**REQUIRED ACTION**
Examine each line of the data. Copy the line if it includes the word "بدون".

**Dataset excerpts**
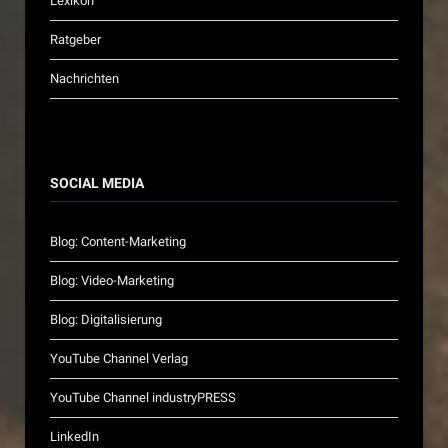
Lexikon
Ratgeber
Nachrichten
SOCIAL MEDIA
Blog: Content-Marketing
Blog: Video-Marketing
Blog: Digitalisierung
YouTube Channel Verlag
YouTube Channel industryPRESS
LinkedIn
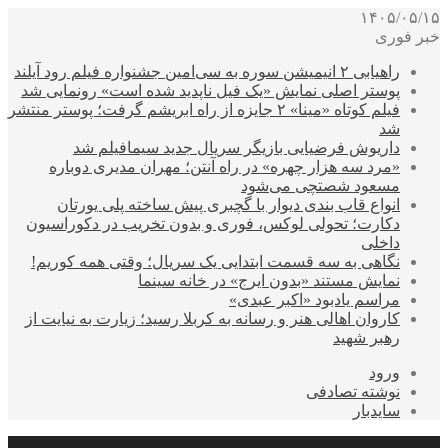
۱۴۰۵/۰۵/۱۵
خبر فوری
راهیابی ۲ انیمیشن سوره به سی‌امین جشنواره فیلم رود آیلند
پوستر اصلی نمایش «یک فیل ناپدید شده است» رونمایی شد
فیلم کوتاه «مینا» ۲ جایزه از راه ابریشم گرفت؛ پوستر منتشر
شد
داریوش فرضیایی بازیگر سریال جدید سیمافیلم شد
«مرد سه هزار چهره» در راه آنتن؛ مهران مدیری دوباره
مسعود شصتچی می‌شود
انواع قاب بندی دیوار با گچبری پیش ساخته پلی یورتان
دکارت؛ تحولی لوکس، فوری و بدون تخریب در دکوراسیون
داخلی
نگاهی به سه قسمت ابتدایی یک سریال؛ وقتی همه کوریم!
نمایش مستند «بدون ایرج» در خانه سینما
مراسم یادبود «اکبر عبدی»
کاروان اهالی هنر و رسانه به کربلا رسید؛ زیارت به نیایت از
رهبر شهید
ورود
نوشته تصادفی
سایدبار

**ANSWER FOR THE TASK**
دکارت؛ تحولی لوکس، فوری و بدون تخریب در دکوراسیون
نمایش مستند «بدون ایرج» در خانه سینما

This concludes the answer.